Pragmatic Thoughts on a SF Homebase for Startups in 2025
San Francisco used to be the home for all technology, but over the past ~5 years that has quickly changed. I’ve been traveling a lot this year, going where work takes me (several times a month), and for whatever reason I’ve had few reasons to go back to SF, many to travel to NYC, and a few to travel to a few other places in the country.
To me this represents a shift in the geography in tech where SF used to be “the center“ but now it’s just the “fundraising center“ and the rest of the country is where everyone who’s not a VC or CEO raising money lives.
There are a few reasons for this I’ll list (imho):
The remote work genie can’t be put back in the bottle. The best standard we’re going to get are periodic in-person sprint weeks for companies. It’s impossible to mandate a true return to office for senior folks
SF has a very high what I like to call “crime tax“ - which is net effective represented in literal taxes and then implicitly represented in the weekly assaults of founders and employees in the city - resulting in fear, harder recruiting etc etc.

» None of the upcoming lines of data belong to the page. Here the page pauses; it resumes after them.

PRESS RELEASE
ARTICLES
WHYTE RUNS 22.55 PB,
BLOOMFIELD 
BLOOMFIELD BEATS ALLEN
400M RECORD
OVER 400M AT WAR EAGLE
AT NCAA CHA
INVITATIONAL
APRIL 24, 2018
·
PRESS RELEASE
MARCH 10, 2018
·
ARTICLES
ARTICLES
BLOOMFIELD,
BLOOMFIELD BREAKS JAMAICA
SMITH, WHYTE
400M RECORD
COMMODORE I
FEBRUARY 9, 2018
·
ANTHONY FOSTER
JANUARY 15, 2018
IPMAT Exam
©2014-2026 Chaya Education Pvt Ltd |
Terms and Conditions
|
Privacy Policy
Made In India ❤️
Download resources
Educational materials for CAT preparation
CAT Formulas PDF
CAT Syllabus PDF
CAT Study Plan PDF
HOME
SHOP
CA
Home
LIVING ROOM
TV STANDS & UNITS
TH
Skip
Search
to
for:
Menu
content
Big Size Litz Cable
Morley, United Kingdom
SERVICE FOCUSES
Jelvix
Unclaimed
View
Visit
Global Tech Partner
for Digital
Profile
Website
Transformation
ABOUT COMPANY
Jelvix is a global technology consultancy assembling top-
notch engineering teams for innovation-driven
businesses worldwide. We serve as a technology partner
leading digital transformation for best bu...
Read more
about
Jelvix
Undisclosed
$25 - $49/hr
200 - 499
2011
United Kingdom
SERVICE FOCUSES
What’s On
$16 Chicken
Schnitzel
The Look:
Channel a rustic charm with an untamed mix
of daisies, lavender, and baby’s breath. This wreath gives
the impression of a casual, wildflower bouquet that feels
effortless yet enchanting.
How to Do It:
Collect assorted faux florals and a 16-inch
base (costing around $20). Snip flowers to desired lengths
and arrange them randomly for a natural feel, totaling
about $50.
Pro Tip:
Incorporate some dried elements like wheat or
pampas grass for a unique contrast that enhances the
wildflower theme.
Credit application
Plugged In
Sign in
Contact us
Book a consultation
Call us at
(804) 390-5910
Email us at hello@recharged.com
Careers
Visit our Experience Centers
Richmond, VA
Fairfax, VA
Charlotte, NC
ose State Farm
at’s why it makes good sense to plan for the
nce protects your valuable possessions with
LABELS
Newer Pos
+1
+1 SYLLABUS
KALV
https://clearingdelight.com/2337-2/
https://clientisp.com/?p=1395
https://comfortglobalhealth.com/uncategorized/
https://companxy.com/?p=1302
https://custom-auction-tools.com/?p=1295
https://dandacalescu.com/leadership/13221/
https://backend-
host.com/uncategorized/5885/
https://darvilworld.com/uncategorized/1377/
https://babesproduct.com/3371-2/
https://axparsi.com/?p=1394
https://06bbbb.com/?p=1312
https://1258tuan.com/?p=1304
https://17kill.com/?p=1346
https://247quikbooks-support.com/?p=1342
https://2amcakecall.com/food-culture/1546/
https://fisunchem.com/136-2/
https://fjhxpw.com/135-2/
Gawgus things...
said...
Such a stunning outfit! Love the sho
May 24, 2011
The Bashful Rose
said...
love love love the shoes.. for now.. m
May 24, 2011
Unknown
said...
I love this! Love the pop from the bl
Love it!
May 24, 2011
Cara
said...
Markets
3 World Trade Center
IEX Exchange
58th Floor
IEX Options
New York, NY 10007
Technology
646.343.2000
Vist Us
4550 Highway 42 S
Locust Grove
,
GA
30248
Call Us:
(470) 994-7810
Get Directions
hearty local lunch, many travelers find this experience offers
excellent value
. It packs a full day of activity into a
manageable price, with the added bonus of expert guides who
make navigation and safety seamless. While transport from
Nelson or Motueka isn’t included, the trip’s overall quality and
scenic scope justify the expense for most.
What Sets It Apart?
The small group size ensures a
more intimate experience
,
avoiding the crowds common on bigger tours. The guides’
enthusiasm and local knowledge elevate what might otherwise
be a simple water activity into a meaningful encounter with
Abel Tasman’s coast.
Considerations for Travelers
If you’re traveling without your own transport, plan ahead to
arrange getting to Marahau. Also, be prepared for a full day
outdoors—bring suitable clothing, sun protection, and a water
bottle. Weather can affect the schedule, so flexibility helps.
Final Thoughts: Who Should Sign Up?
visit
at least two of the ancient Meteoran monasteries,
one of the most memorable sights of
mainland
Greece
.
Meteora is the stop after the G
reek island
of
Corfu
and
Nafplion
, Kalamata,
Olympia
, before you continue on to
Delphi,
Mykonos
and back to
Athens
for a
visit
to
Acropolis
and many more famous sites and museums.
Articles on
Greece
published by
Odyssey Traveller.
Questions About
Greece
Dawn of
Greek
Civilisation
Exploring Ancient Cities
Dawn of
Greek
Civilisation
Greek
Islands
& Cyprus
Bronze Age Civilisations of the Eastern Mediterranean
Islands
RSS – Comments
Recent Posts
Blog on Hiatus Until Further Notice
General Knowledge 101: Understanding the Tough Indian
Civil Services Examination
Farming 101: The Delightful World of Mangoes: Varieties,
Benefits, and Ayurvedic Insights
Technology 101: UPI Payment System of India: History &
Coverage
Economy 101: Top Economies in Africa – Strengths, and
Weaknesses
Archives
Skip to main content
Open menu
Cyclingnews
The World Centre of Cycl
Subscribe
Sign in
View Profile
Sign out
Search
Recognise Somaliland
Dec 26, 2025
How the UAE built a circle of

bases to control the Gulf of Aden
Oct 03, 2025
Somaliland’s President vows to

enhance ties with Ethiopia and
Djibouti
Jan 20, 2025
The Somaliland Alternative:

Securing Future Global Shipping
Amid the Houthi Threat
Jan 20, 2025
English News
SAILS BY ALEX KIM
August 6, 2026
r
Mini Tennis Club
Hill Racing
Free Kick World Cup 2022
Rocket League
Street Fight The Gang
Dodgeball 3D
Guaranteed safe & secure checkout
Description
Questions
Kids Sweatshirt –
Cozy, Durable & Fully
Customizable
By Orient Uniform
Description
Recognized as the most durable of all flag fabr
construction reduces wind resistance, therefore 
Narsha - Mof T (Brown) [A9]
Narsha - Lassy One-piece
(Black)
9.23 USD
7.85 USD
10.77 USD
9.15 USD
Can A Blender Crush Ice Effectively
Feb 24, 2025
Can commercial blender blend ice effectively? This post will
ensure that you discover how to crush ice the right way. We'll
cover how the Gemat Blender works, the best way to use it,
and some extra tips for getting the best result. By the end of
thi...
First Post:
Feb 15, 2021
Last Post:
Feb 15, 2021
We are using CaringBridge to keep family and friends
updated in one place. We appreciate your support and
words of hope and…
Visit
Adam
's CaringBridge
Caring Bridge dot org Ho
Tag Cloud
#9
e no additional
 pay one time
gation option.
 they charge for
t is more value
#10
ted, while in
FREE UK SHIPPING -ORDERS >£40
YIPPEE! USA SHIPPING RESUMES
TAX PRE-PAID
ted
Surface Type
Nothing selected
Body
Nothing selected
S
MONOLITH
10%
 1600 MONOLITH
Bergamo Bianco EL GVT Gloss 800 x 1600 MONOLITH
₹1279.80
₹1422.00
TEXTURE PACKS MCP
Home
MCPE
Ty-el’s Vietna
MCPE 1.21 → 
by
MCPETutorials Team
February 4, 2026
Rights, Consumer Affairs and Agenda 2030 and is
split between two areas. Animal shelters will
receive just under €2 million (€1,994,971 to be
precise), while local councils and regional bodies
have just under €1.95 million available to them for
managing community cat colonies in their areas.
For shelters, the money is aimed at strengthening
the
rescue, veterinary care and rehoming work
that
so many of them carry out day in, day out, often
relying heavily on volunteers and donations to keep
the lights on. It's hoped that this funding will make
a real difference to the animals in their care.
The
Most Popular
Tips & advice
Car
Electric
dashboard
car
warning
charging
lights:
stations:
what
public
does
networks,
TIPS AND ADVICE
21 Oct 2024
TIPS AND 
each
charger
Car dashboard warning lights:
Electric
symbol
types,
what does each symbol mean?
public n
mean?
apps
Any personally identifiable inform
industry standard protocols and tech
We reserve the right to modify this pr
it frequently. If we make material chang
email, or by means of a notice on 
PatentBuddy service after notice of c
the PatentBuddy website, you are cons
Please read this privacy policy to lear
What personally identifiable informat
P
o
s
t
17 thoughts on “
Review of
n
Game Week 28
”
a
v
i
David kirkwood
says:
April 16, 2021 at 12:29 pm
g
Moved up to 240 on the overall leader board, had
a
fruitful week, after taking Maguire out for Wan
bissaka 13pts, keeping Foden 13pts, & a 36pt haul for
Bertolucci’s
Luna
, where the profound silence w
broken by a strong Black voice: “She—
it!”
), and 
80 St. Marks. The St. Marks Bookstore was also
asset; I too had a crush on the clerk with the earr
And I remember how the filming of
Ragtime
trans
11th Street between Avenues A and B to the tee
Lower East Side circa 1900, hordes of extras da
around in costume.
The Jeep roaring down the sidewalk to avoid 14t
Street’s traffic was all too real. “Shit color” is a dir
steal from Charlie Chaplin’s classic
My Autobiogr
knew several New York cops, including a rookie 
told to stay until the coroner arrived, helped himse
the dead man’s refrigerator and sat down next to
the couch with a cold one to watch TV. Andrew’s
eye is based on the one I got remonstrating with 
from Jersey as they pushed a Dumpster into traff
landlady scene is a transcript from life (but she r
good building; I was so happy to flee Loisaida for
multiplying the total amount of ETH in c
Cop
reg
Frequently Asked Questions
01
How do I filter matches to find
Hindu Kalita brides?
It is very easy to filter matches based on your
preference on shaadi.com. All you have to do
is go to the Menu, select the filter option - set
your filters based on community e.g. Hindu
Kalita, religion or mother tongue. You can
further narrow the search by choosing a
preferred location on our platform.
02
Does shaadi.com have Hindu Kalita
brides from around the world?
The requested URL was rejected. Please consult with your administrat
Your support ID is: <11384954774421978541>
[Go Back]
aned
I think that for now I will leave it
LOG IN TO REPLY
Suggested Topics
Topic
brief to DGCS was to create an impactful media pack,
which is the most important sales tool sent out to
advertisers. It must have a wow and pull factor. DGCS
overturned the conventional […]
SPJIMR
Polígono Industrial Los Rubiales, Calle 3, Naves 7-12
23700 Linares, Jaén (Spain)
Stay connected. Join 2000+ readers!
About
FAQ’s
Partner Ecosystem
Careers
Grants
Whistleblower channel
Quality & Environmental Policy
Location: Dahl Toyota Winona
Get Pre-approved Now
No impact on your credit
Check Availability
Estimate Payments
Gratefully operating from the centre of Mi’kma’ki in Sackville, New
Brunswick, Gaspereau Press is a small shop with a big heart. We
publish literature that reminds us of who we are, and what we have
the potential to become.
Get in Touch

It’s one of the lowest quality of living places in the country with one of the highest costs
I think given this, there’s a reasonable argument for basing startups elsewhere while having CEOs opt to hop on planes more often to find the networks they need for fundraising and BD. I’ve been working with folks in the “middle“ as well as on the east coast that seem to be executing better with happier teams.
What this means for SF (and california generally), I’m not sure. My only thought is that with how mobile most folks are there’s still a lot of risk of collapse of the tax base where the people who have money just move to friendlier metros with law and order and better policies.